(Records contained in a dataset)
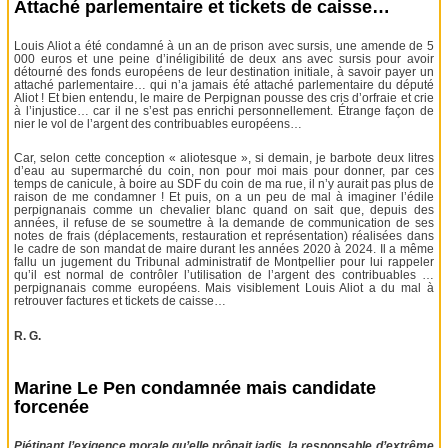
Attaché parlementaire et tickets de caisse…
Louis Aliot a été condamné à un an de prison avec sursis, une amende de 5
000 euros et une peine d’inéligibilité de deux ans avec sursis pour avoir
détourné des fonds européens de leur destination initiale, à savoir payer un
attaché parlementaire… qui n’a jamais été attaché parlementaire du député
Aliot ! Et bien entendu, le maire de Perpignan pousse des cris d’orfraie et crie
à l’injustice… car il ne s’est pas enrichi personnellement. Étrange façon de
nier le vol de l’argent des contribuables européens…
Car, selon cette conception « aliotesque », si demain, je barbote deux litres
d’eau au supermarché du coin, non pour moi mais pour donner, par ces
temps de canicule, à boire au SDF du coin de ma rue, il n’y aurait pas plus de
raison de me condamner ! Et puis, on a un peu de mal à imaginer l’édile
perpignanais comme un chevalier blanc quand on sait que, depuis des
années, il refuse de se soumettre à la demande de communication de ses
notes de frais (déplacements, restauration et représentation) réalisées dans
le cadre de son mandat de maire durant les années 2020 à 2024. Il a même
fallu un jugement du Tribunal administratif de Montpellier pour lui rappeler
qu’il est normal de contrôler l’utilisation de l’argent des contribuables …
perpignanais comme européens. Mais visiblement Louis Aliot a du mal à
retrouver factures et tickets de caisse…
R. G.
Marine Le Pen condamnée mais candidate
forcenée
Piétinant l’exigence morale qu’elle prônait jadis, la responsable d’extrême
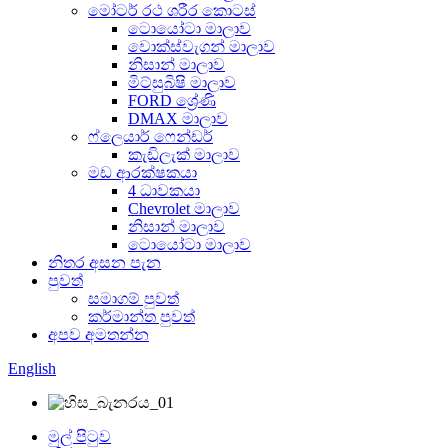
මෝටර් රථ ශරීර කොටස්
ටොයෝටා මාලාව
වොක්ස්වැගන් මාලාව
නිසාන් මාලාව
මිට්සුබිෂි මාලාව
FORD ශ්‍රේණි
DMAX මාලාව
ෆ්ලෙයාර් ෆෙන්ඩර්
කැඩිලැක් මාලාව
මඩ ආරක්ෂකයා
4 ධාවකයා
Chevrolet මාලාව
නිසාන් මාලාව
ටොයෝටා මාලාව
නිතර අසන පැන
පුවත්
සමාගම් පුවත්
කර්මාන්ත පුවත්
අපව අමතන්න
English
මුල් පිටුව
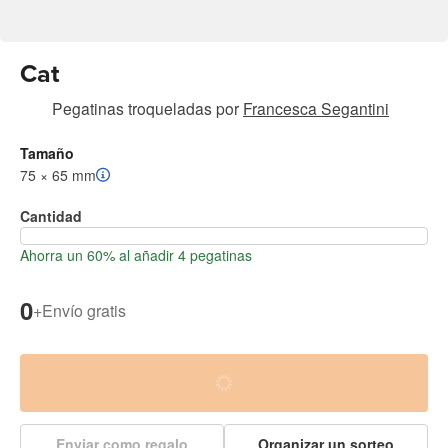
Cat
Pegatinas troqueladas
por
Francesca Segantini
Tamaño
75 × 65 mm
Cantidad
Ahorra un 60% al añadir 4 pegatinas
0
+
Envío gratis
Enviar como regalo
Organizar un sorteo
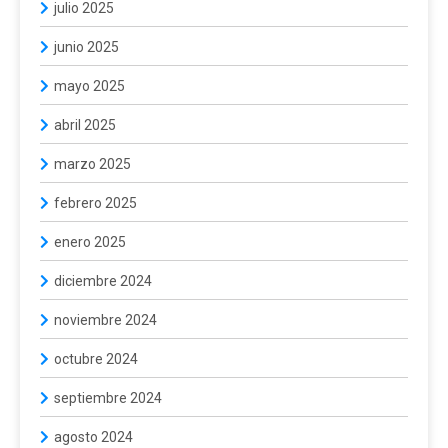
julio 2025
junio 2025
mayo 2025
abril 2025
marzo 2025
febrero 2025
enero 2025
diciembre 2024
noviembre 2024
octubre 2024
septiembre 2024
agosto 2024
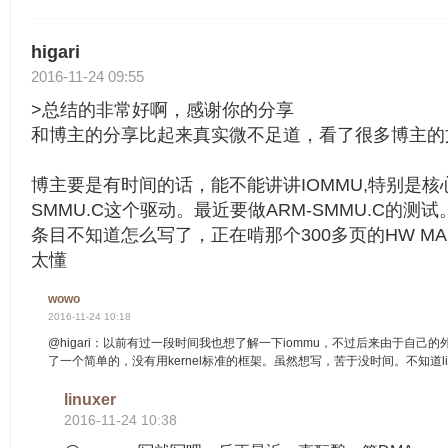
higari
2016-11-24 09:55
>总结的非常好啊，感谢你的分享
和博主的分享比起来真实微不足道，看了很多博主的
博主要是有时间的话，能不能讲讲IOMMU,特别是核心I
SMMU.C这个驱动。最近要做ARM-SMMU.C的
条目不知道怎么写了，正在啃那个300多页的HW MA
太懂
wowo
2016-11-24 10:18
@higari：以前有过一段时间我也想了解一下iommu，不过后来由于自己
了一个简单的，没有用kernel标准的框架。虽然想写，苦于没时间。不知道li
linuxer
2016-11-24 10:38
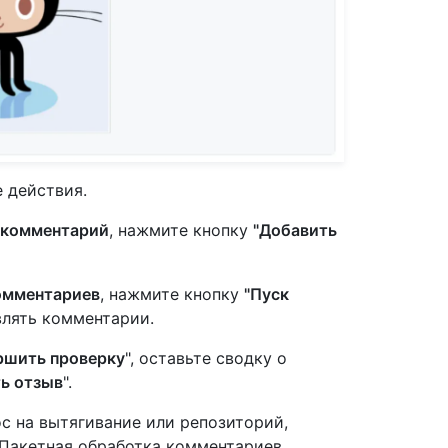
 действия.
комментарий
, нажмите кнопку
"Добавить
омментариев
, нажмите кнопку
"Пуск
влять комментарии.
ршить проверку
", оставьте сводку о
ь отзыв
".
с на вытягивание или репозиторий,
 Пакетная обработка комментариев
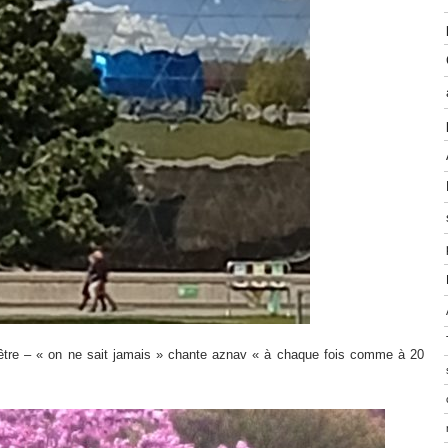
être – « on ne sait jamais » chante aznav « à chaque fois comme à 20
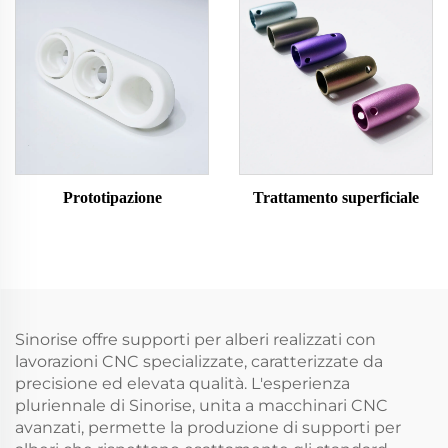
Prototipazione
Trattamento superficiale
Sinorise offre supporti per alberi realizzati con
lavorazioni CNC specializzate, caratterizzate da
precisione ed elevata qualità. L'esperienza
pluriennale di Sinorise, unita a macchinari CNC
avanzati, permette la produzione di supporti per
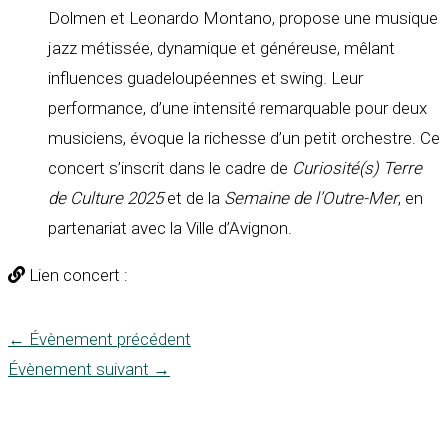
Dolmen et Leonardo Montano, propose une musique
jazz
métissée, dynamique et généreuse
, mêlant
influences guadeloupéennes et swing
. Leur
performance, d’une
intensité remarquable pour deux
musiciens
, évoque la richesse d’un petit orchestre. Ce
concert s’inscrit dans le cadre de
Curiosité(s) Terre
de Culture 2025
et de la
Semaine de l’Outre-Mer
, en
partenariat avec la Ville d’Avignon.
Lien concert :
←
Évènement précédent
Évènement suivant
→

- _DIRECTIONS_:
Filter the data, keeping only the lines that contain "Sinorise".

- _SOLUTION TO THE PROBLEM_:
Sinorise offre supporti per alberi realizzati con
pluriennale di Sinorise, unita a macchinari CNC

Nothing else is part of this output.